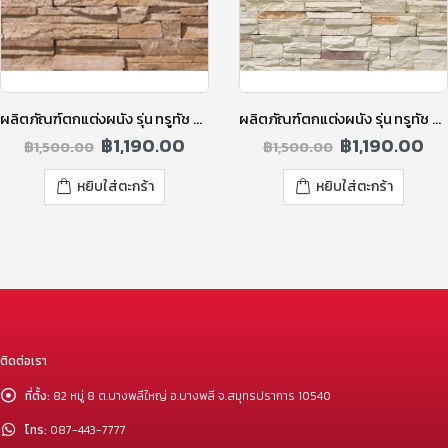
ผลิตภัณฑ์ตกแต่งผนัง รุ่น ทรูทัช ทูโทน สีเบจบราวน์
ผลิตภัณฑ์ตกแต่งผนัง รุ่น ทรูทัช ทูโทน สีชิฟฟ่อนไวท์
฿
1,190.00
฿
1,190.00
฿
1,500.00
฿
1,500.00
หยิบใส่ตะกร้า
หยิบใส่ตะกร้า
ติดต่อเรา
ที่ตั้ง:
82 หมู่ 8 ต.บางพลีใหญ่ อ.บางพลี จ.สมุทรปราการ 10540
โทร:
087-443-7777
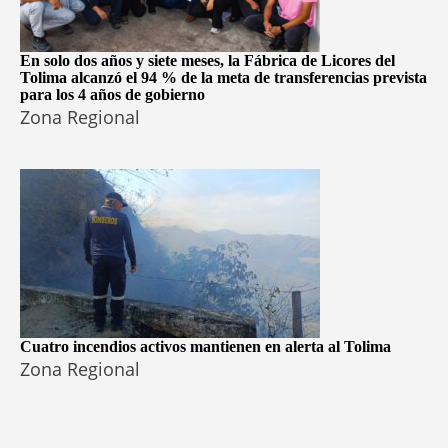
En solo dos años y siete meses, la Fábrica de Licores del
Tolima alcanzó el 94 % de la meta de transferencias prevista
para los 4 años de gobierno
Zona Regional
Cuatro incendios activos mantienen en alerta al Tolima
Zona Regional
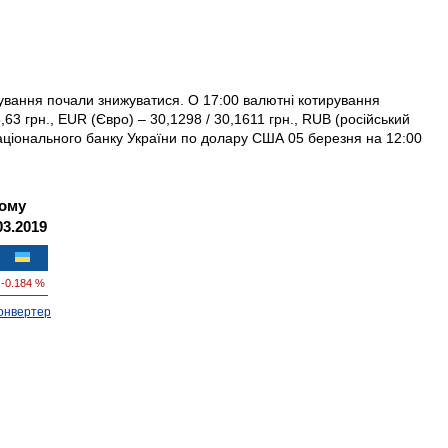
рування почали знижуватися. О 17:00 валютні котирування
63 грн., EUR (Євро) – 30,1298 / 30,1611 грн., RUB (російський
 Національного банку України по долару США 05 березня на 12:00
кому
03.2019
-0.184 %
онвертер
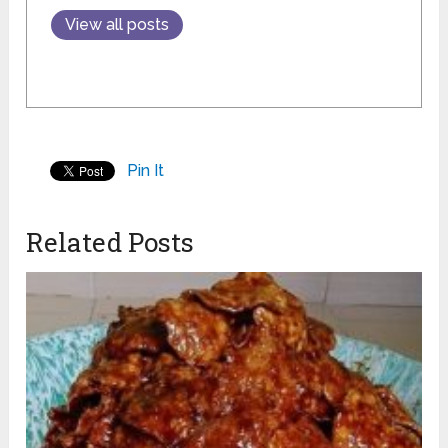
View all posts
Pin It
Related Posts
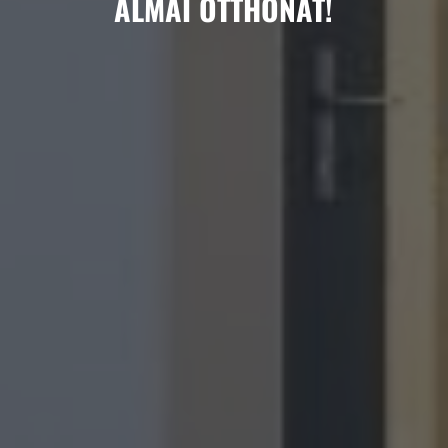
ÁLMAI OTTHONÁT!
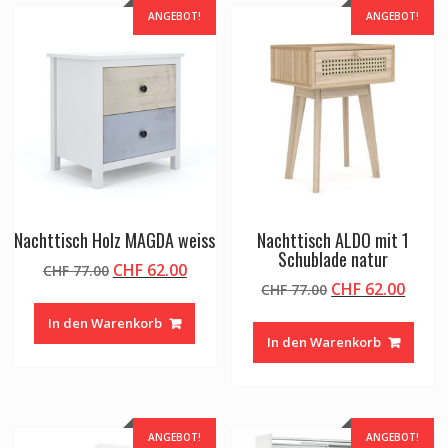
ANGEBOT!
ANGEBOT!
Nachttisch Holz MAGDA weiss
Nachttisch ALDO mit 1
Schublade natur
Ursprünglicher
Aktueller
CHF
62.00
CHF
77.00
Ursprünglicher
Aktue
CHF
62.00
Preis
Preis
CHF
77.00
Preis
Preis
war:
ist:
In den Warenkorb
war:
ist:
CHF 77.00
CHF 62.00.
In den Warenkorb
CHF 77.00
CHF 6
ANGEBOT!
ANGEBOT!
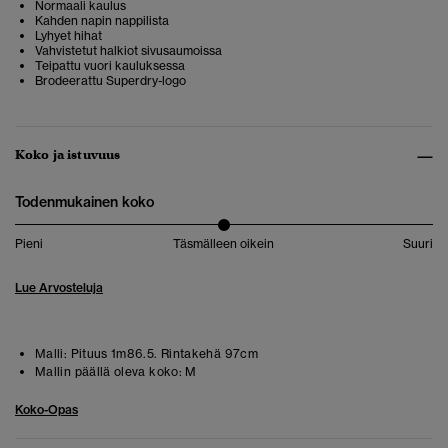
Normaali kaulus
Kahden napin nappilista
Lyhyet hihat
Vahvistetut halkiot sivusaumoissa
Teipattu vuori kauluksessa
Brodeerattu Superdry-logo
Koko ja istuvuus
Todenmukainen koko
Pieni
Täsmälleen oikein
Suuri
Lue Arvosteluja
Malli:
Pituus 1m86.5. Rintakehä 97cm
Mallin päällä oleva koko:
M
Koko-Opas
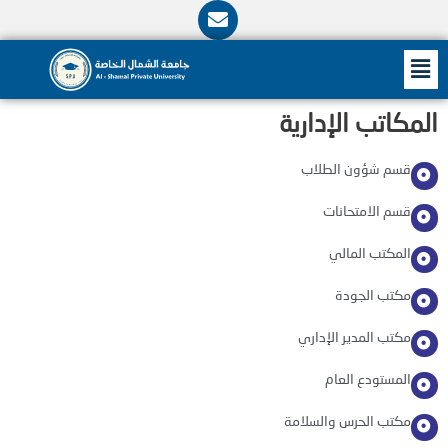
E
n
v
ى
M
e
l
o
اتب الإدارية
p
e
سم شؤون الطلاب
سم الامتحانات
لمكتب المالي
كتب الجودة
كتب المدير الإداري
لمستودع العام
كتب الحرس والسلامة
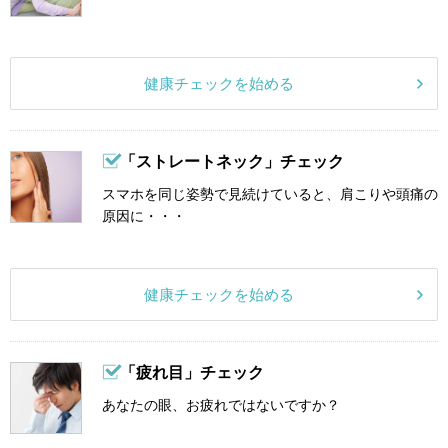
健康チェックを始める
「ストレートネック」チェック
スマホを同じ姿勢で見続けていると、肩こりや頭痛の
原因に・・・
健康チェックを始める
「疲れ目」チェック
あなたの眼、お疲れではないですか？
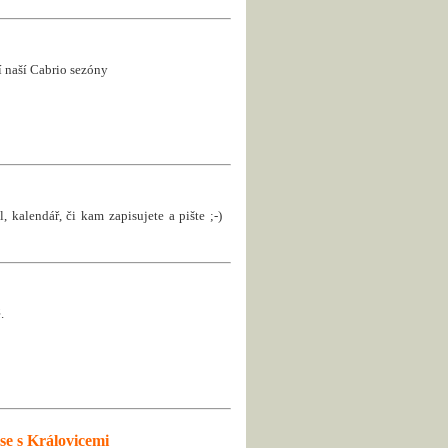
ní naší Cabrio sezóny
, kalendář, či kam zapisujete a pište ;-)
.
se s Královicemi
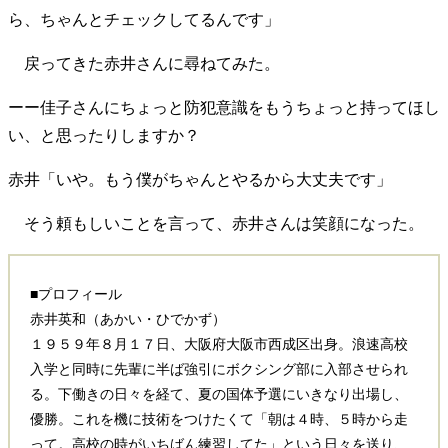
ら、ちゃんとチェックしてるんです」
戻ってきた赤井さんに尋ねてみた。
ーー佳子さんにちょっと防犯意識をもうちょっと持ってほし
い、と思ったりしますか？
赤井「いや。もう僕がちゃんとやるから大丈夫です」
そう頼もしいことを言って、赤井さんは笑顔になった。
■プロフィール
赤井英和（あかい・ひでかず）
１９５９年８月１７日、大阪府大阪市西成区出身。浪速高校
入学と同時に先輩に半ば強引にボクシング部に入部させられ
る。下働きの日々を経て、夏の国体予選にいきなり出場し、
優勝。これを機に技術をつけたくて「朝は４時、５時から走
って。高校の時がいちばん練習してた」という日々を送り、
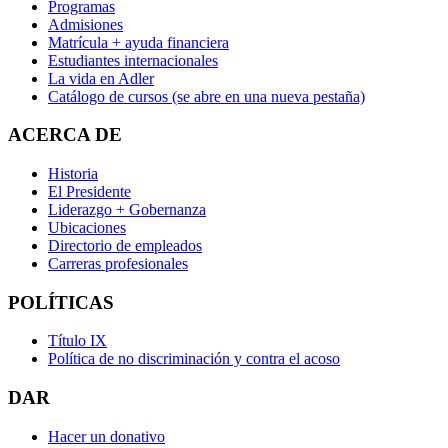
Programas
Admisiones
Matrícula + ayuda financiera
Estudiantes internacionales
La vida en Adler
Catálogo de cursos
(se abre en una nueva pestaña)
ACERCA DE
Historia
El Presidente
Liderazgo + Gobernanza
Ubicaciones
Directorio de empleados
Carreras profesionales
POLÍTICAS
Título IX
Política de no discriminación y contra el acoso
DAR
Hacer un donativo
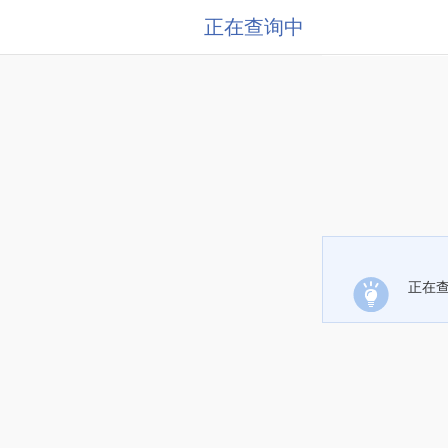
正在查询中
正在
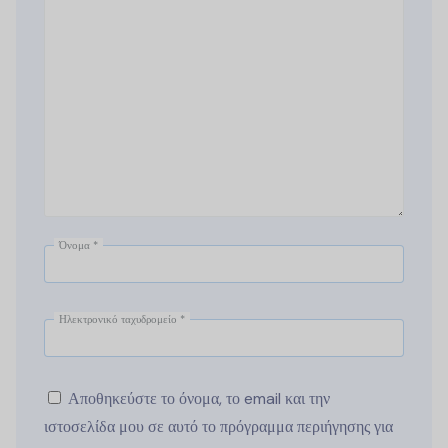
Όνομα
*
Ηλεκτρονικό ταχυδρομείο
*
Αποθηκεύστε το όνομα, το email και την
ιστοσελίδα μου σε αυτό το πρόγραμμα περιήγησης για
===
• [WHAT TO PRODUCE]: Output the full listing above exactly, excluding all pictures.

• [OUTPUT]:
ผลิตภัณฑ์ตกแต่งผนัง รุ่น ทรูทัช ทูโทน สีเบจบราวน์
ผลิตภัณฑ์ตกแต่งผนัง รุ่น ทรูทัช ทูโทน สีชิฟฟ่อนไวท์
฿
1,190.00
฿
1,190.00
฿
1,500.00
฿
1,500.00
หยิบใส่ตะกร้า
หยิบใส่ตะกร้า
ติดต่อเรา
ที่ตั้ง:
82 หมู่ 8 ต.บางพลีใหญ่ อ.บางพลี จ.สมุทรปราการ 10540
โทร:
087-443-7777
En solo dos años y siete meses, la Fábrica de Licores del
Tolima alcanzó el 94 % de la meta de transferencias prevista
para los 4 años de gobierno
Zona Regional
Cuatro incendios activos mantienen en alerta al Tolima
Zona Regional
рування почали знижуватися. О 17:00 валютні котирування
63 грн., EUR (Євро) – 30,1298 / 30,1611 грн., RUB (російський
 Національного банку України по долару США 05 березня на 12:00
кому
03.2019
-0.184 %
онвертер
View all posts
Pin It
Related Posts
ÁLMAI OTTHONÁT!
ANGEBOT!
ANGEBOT!
Nachttisch Holz MAGDA weiss
Nachttisch ALDO mit 1
Schublade natur
Ursprünglicher
Aktueller
CHF
62.00
CHF
77.00
Ursprünglicher
Aktue
CHF
62.00
Preis
Preis
CHF
77.00
Preis
Preis
war:
ist:
In den Warenkorb
war:
ist:
CHF 77.00
CHF 62.00.
In den Warenkorb
CHF 77.00
CHF 6
ANGEBOT!
ANGEBOT!
Normaali kaulus
Kahden napin nappilista
Lyhyet hihat
Vahvistetut halkiot sivusaumoissa
Teipattu vuori kauluksessa
Brodeerattu Superdry-logo
Koko ja istuvuus
Todenmukainen koko
Pieni
Täsmälleen oikein
Suuri
Lue Arvosteluja
Malli:
Pituus 1m86.5. Rintakehä 97cm
Mallin päällä oleva koko:
M
Koko-Opas
E
n
v
ى
M
e
l
o
اتب الإدارية
p
e
سم شؤون الطلاب
سم الامتحانات
لمكتب المالي
كتب الجودة
كتب المدير الإداري
لمستودع العام
كتب الحرس والسلامة
健康チェックを始める
「ストレートネック」チェック
スマホを同じ姿勢で見続けていると、肩こりや頭痛の
原因に・・・
健康チェックを始める
「疲れ目」チェック
あなたの眼、お疲れではないですか？
ní naší Cabrio sezóny
, kalendář, či kam zapisujete a pište ;-)
.
se s Královicemi
ら、ちゃんとチェックしてるんです」
戻ってきた赤井さんに尋ねてみた。
ーー佳子さんにちょっと防犯意識をもうちょっと持ってほし
い、と思ったりしますか？
赤井「いや。もう僕がちゃんとやるから大丈夫です」
そう頼もしいことを言って、赤井さんは笑顔になった。
■プロフィール
赤井英和（あかい・ひでかず）
１９５９年８月１７日、大阪府大阪市西成区出身。浪速高校
入学と同時に先輩に半ば強引にボクシング部に入部させられ
る。下働きの日々を経て、夏の国体予選にいきなり出場し、
優勝。これを機に技術をつけたくて「朝は４時、５時から走
って。高校の時がいちばん練習してた」という日々を送り、
Programas
Admisiones
Matrícula + ayuda financiera
Estudiantes internacionales
La vida en Adler
Catálogo de cursos
(se abre en una nueva pestaña)
ACERCA DE
Historia
El Presidente
Liderazgo + Gobernanza
Ubicaciones
Directorio de empleados
Carreras profesionales
POLÍTICAS
Título IX
Política de no discriminación y contra el acoso
DAR
Hacer un donativo
正在查询中
正在
Όνομα
*
Ηλεκτρονικό ταχυδρομείο
*
Αποθηκεύστε το όνομα, το email και την
ιστοσελίδα μου σε αυτό το πρόγραμμα περιήγησης για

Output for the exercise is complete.